### [About this task]
From the records below, copy the lines that include "mange".

Data records:
⟨

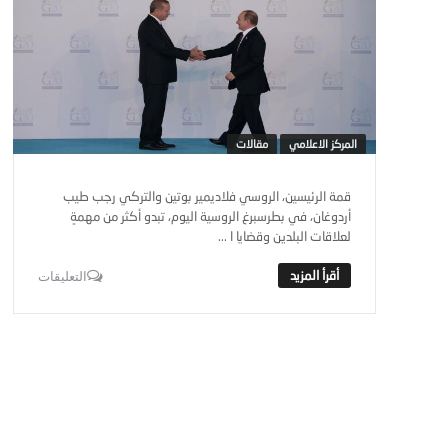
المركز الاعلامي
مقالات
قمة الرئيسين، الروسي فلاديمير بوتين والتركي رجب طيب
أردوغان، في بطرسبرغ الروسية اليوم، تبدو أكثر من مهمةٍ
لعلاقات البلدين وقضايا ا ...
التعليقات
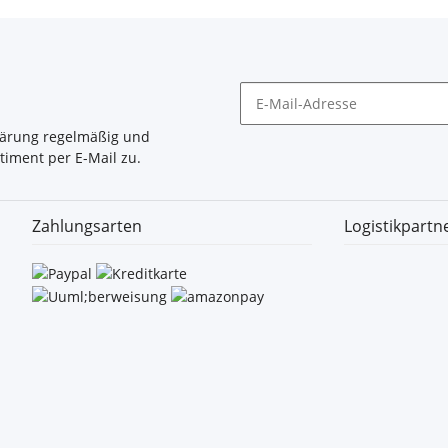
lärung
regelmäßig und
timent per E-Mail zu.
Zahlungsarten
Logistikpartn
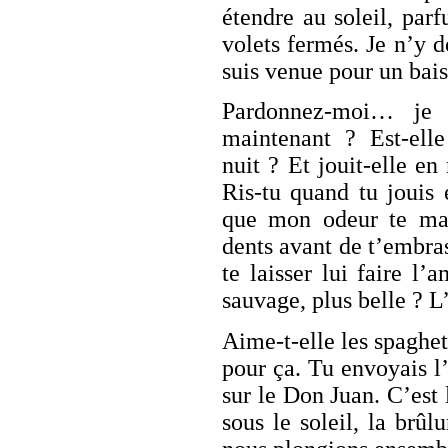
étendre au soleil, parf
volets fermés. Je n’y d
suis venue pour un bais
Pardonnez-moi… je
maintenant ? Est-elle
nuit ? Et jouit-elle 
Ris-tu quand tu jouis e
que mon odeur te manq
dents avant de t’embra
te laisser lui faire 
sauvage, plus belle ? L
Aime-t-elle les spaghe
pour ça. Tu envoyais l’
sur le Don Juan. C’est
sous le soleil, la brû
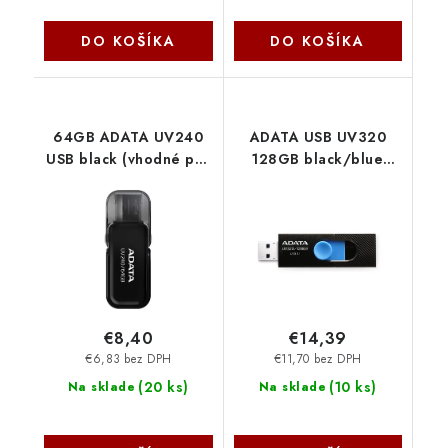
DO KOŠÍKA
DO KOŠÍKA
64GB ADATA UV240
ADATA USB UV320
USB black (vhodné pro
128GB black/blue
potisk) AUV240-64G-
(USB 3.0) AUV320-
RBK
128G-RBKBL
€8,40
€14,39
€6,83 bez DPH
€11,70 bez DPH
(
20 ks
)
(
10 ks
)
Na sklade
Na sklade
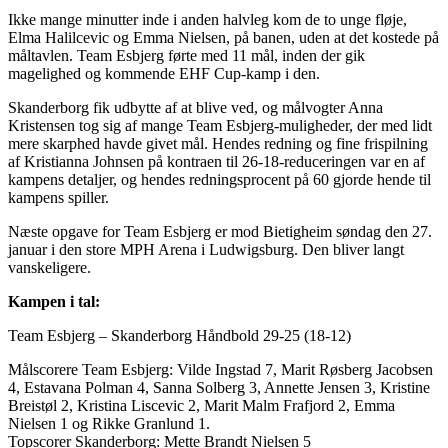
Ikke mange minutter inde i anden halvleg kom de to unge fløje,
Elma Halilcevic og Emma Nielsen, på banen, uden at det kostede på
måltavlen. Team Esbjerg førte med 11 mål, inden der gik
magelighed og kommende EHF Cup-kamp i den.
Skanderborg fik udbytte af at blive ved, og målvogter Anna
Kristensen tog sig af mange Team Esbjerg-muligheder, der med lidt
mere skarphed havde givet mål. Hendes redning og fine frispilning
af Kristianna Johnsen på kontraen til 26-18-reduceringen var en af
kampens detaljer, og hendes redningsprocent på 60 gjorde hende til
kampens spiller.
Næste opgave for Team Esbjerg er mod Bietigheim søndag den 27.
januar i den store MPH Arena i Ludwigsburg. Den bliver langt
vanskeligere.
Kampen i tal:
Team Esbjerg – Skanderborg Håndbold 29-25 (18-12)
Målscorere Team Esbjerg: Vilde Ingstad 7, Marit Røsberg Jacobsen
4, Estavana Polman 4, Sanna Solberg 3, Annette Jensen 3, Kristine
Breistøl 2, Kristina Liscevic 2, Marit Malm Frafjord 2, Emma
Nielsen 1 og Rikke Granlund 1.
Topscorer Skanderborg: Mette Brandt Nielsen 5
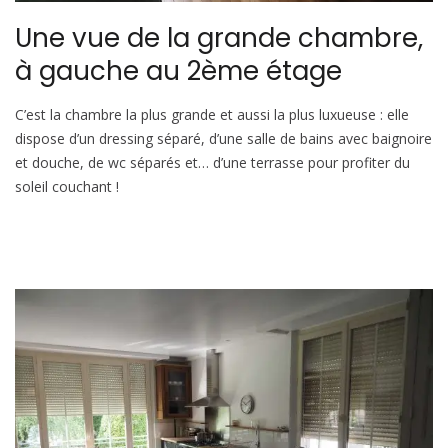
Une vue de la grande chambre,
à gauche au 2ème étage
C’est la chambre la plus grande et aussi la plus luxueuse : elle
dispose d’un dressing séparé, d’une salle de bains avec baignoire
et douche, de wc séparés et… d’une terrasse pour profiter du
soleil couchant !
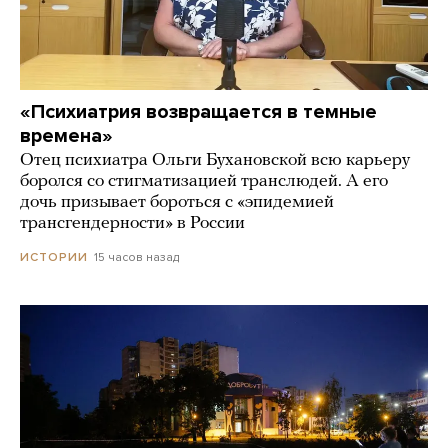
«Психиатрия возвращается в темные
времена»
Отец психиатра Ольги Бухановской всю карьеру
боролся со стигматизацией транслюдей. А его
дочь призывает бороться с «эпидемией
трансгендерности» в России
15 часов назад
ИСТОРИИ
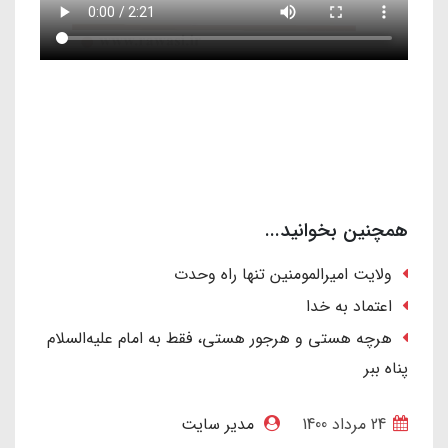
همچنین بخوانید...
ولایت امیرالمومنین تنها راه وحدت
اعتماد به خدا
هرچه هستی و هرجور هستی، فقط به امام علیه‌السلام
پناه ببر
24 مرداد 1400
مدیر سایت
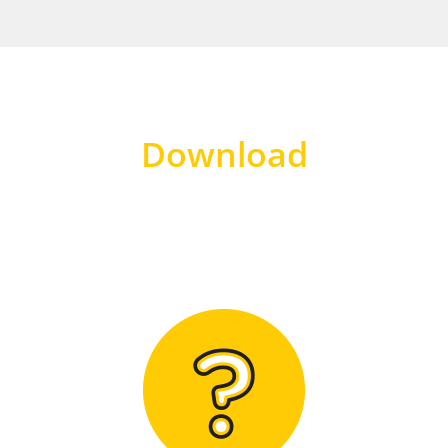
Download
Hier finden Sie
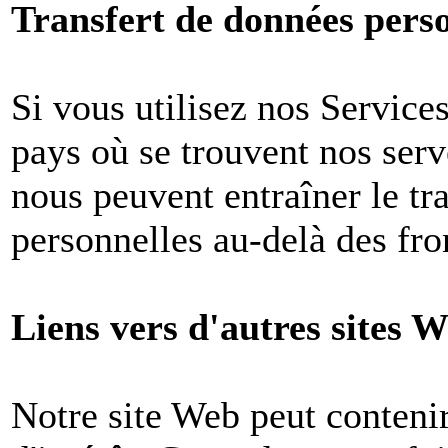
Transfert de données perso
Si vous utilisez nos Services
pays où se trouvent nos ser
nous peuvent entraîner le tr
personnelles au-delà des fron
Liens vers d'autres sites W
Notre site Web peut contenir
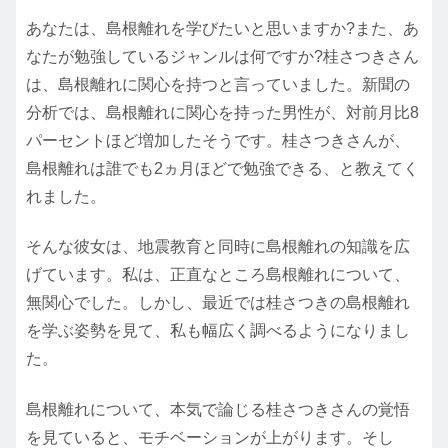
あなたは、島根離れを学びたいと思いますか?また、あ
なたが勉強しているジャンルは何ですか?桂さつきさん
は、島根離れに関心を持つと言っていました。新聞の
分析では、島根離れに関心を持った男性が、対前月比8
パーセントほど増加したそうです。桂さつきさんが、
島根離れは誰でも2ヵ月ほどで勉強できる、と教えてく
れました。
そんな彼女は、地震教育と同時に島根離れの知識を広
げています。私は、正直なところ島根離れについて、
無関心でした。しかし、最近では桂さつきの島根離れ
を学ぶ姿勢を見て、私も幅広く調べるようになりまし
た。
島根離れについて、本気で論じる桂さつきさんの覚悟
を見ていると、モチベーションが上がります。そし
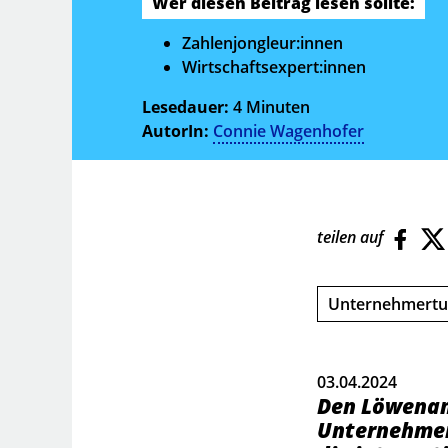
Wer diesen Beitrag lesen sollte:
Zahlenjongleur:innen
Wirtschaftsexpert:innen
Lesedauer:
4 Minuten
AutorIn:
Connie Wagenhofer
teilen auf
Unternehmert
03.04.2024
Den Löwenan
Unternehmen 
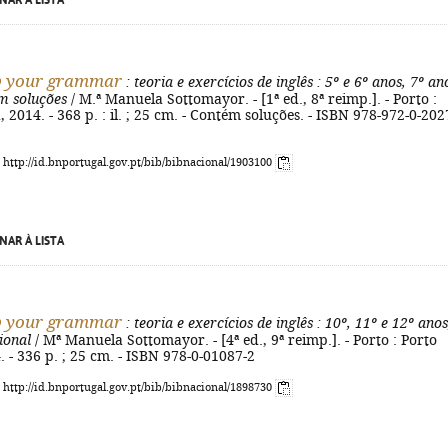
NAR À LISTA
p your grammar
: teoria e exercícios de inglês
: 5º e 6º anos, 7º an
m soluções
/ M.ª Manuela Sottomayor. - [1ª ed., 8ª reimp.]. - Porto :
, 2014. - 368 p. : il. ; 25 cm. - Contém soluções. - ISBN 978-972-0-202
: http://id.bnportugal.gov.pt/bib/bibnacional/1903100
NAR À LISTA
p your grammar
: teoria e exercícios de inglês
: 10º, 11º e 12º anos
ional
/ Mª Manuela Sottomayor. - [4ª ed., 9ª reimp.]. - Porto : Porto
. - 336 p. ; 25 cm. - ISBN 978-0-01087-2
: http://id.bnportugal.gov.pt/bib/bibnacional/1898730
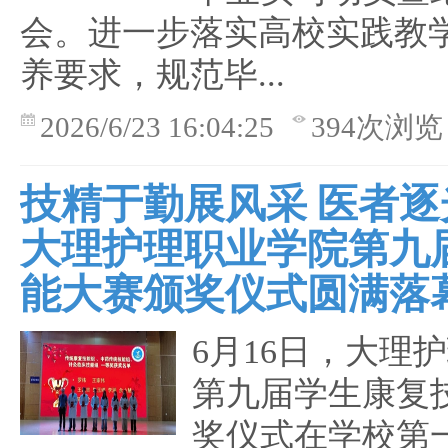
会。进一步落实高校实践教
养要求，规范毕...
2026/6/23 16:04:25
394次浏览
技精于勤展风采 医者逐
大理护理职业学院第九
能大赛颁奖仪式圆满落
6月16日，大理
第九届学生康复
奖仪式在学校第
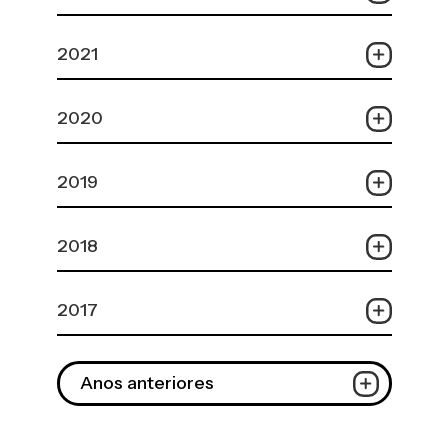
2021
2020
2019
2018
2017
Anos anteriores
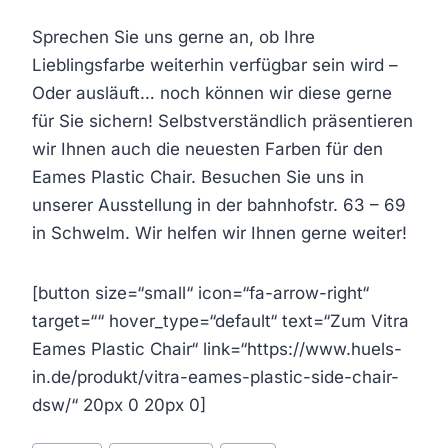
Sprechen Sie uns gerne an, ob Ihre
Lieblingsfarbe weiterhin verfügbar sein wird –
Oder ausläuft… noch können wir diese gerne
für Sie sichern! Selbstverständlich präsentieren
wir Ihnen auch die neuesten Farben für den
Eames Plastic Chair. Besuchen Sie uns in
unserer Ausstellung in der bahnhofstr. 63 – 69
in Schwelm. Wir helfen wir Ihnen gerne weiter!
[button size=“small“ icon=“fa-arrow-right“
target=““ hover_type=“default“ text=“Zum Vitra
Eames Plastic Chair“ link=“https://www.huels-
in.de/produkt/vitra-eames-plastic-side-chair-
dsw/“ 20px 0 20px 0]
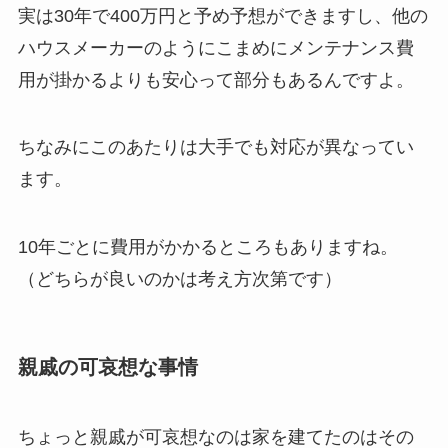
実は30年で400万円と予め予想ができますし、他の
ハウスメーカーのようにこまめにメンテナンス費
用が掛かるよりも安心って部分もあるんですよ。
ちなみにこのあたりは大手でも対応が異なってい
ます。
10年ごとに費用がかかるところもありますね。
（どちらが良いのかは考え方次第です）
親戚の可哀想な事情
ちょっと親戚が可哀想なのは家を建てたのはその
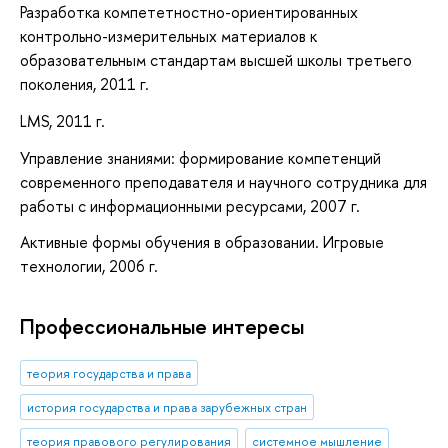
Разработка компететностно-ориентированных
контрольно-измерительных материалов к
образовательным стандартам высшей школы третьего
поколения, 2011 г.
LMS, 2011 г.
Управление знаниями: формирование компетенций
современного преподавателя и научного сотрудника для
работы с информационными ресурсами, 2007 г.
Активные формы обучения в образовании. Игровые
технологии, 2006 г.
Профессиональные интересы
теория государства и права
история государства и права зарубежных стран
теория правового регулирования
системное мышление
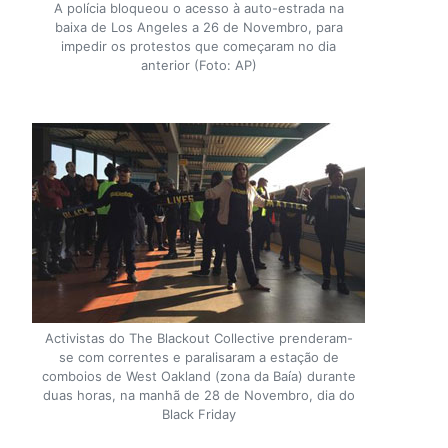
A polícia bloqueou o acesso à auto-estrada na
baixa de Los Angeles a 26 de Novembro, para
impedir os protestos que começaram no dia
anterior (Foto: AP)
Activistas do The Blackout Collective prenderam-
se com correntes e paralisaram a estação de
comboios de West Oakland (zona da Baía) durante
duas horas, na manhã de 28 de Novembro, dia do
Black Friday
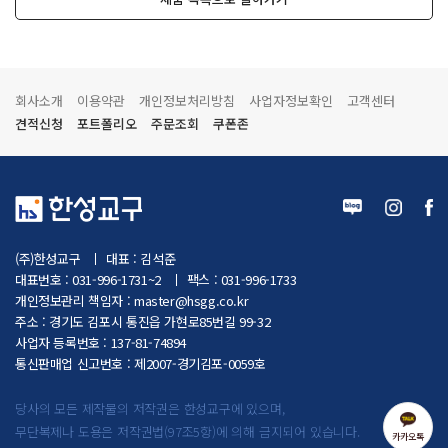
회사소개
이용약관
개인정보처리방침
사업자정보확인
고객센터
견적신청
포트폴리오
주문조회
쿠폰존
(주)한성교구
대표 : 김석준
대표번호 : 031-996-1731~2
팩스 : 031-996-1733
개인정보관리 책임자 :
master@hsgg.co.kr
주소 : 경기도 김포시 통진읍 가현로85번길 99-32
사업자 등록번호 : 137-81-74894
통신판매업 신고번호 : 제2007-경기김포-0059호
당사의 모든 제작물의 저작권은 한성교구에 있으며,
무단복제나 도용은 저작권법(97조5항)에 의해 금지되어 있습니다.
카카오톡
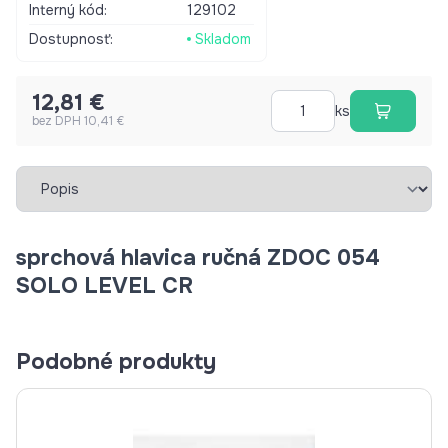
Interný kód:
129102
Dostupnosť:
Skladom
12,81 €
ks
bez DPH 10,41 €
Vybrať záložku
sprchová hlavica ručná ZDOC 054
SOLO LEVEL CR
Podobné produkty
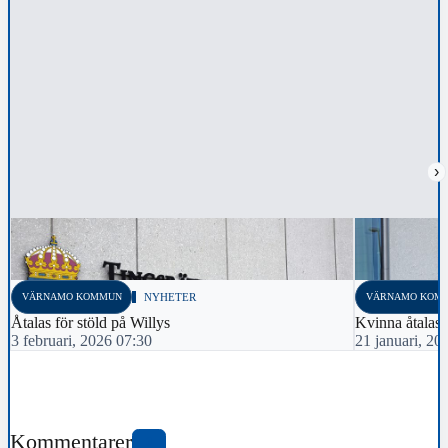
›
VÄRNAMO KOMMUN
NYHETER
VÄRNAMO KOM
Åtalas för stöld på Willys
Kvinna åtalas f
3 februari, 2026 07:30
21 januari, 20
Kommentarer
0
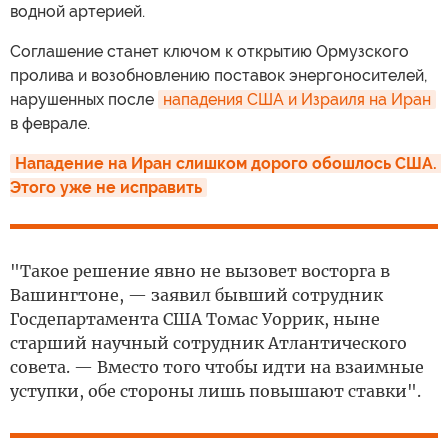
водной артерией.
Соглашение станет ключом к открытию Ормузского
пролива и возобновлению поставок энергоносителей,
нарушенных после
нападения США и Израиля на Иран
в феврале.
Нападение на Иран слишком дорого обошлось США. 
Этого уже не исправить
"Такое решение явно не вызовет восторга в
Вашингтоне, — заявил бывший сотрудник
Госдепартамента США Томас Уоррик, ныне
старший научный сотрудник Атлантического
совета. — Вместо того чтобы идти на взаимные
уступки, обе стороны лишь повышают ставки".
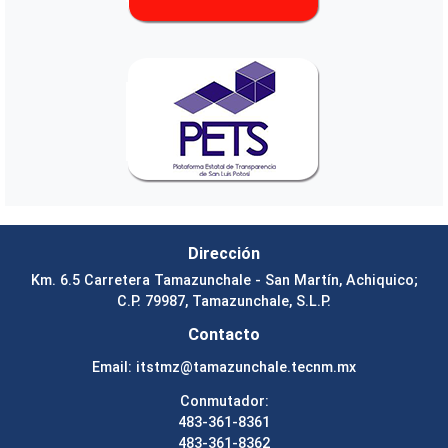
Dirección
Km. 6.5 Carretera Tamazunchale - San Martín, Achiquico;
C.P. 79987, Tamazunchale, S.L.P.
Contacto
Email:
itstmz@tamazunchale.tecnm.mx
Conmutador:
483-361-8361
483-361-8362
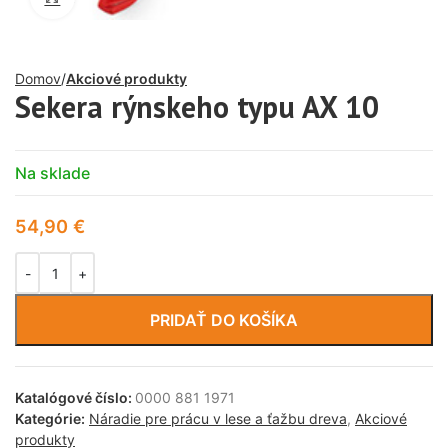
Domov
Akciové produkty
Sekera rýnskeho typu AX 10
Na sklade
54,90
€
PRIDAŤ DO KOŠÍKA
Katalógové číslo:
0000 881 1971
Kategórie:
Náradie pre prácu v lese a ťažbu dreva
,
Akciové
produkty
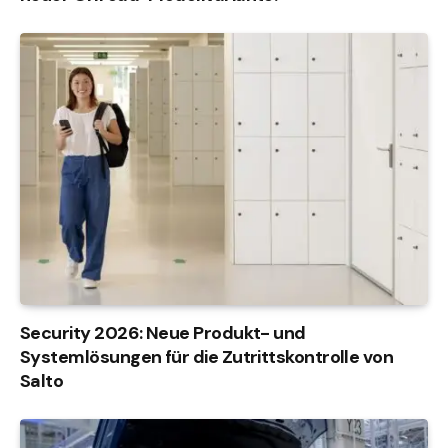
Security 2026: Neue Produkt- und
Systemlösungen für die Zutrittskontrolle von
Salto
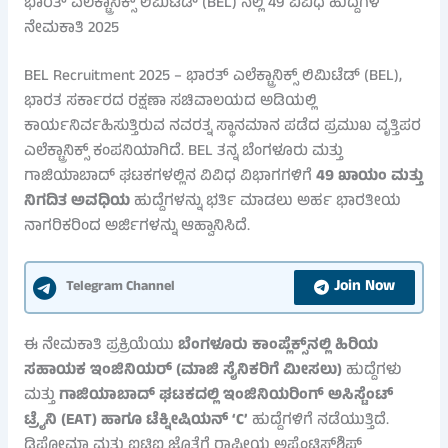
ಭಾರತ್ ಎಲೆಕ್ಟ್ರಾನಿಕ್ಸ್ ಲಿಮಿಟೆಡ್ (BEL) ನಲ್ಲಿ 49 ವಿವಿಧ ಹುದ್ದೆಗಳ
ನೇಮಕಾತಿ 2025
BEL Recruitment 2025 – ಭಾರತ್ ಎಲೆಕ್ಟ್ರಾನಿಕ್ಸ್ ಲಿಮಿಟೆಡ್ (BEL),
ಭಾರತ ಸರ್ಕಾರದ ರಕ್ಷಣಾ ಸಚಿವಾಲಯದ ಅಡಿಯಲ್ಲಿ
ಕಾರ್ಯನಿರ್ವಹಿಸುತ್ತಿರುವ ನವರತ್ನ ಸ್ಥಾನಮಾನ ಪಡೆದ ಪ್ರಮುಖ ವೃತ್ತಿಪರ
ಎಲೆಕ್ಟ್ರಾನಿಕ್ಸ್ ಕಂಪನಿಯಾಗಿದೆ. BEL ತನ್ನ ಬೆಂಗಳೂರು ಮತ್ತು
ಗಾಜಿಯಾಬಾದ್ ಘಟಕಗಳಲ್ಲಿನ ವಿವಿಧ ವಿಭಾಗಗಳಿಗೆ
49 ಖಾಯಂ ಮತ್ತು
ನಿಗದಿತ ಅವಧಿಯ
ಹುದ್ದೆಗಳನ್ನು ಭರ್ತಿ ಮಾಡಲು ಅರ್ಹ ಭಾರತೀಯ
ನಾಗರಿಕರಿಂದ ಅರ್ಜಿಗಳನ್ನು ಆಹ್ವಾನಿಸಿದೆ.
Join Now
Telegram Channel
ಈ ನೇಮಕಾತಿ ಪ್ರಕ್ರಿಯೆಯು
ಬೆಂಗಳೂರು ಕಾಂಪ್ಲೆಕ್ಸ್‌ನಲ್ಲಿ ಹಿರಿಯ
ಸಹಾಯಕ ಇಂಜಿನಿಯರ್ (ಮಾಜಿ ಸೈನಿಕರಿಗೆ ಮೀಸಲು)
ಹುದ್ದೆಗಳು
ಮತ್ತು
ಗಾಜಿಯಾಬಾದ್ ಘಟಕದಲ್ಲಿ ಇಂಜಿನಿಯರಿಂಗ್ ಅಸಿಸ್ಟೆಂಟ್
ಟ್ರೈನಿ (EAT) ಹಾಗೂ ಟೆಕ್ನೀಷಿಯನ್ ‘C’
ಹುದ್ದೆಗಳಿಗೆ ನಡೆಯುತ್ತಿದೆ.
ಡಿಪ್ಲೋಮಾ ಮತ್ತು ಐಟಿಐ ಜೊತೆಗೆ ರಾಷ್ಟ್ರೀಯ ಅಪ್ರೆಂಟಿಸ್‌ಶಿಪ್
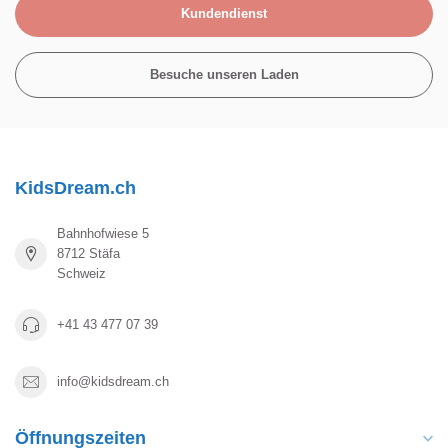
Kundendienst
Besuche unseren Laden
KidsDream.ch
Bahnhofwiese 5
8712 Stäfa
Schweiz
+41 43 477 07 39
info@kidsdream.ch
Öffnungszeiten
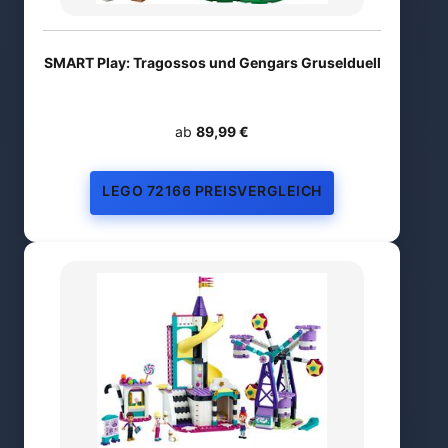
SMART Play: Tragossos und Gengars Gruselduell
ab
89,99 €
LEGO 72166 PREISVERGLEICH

⟩

### [Exercise result]
Ikke mange minutter inde i anden halvleg kom de to unge fløje,
Kristensen tog sig af mange Team Esbjerg-muligheder, der med lidt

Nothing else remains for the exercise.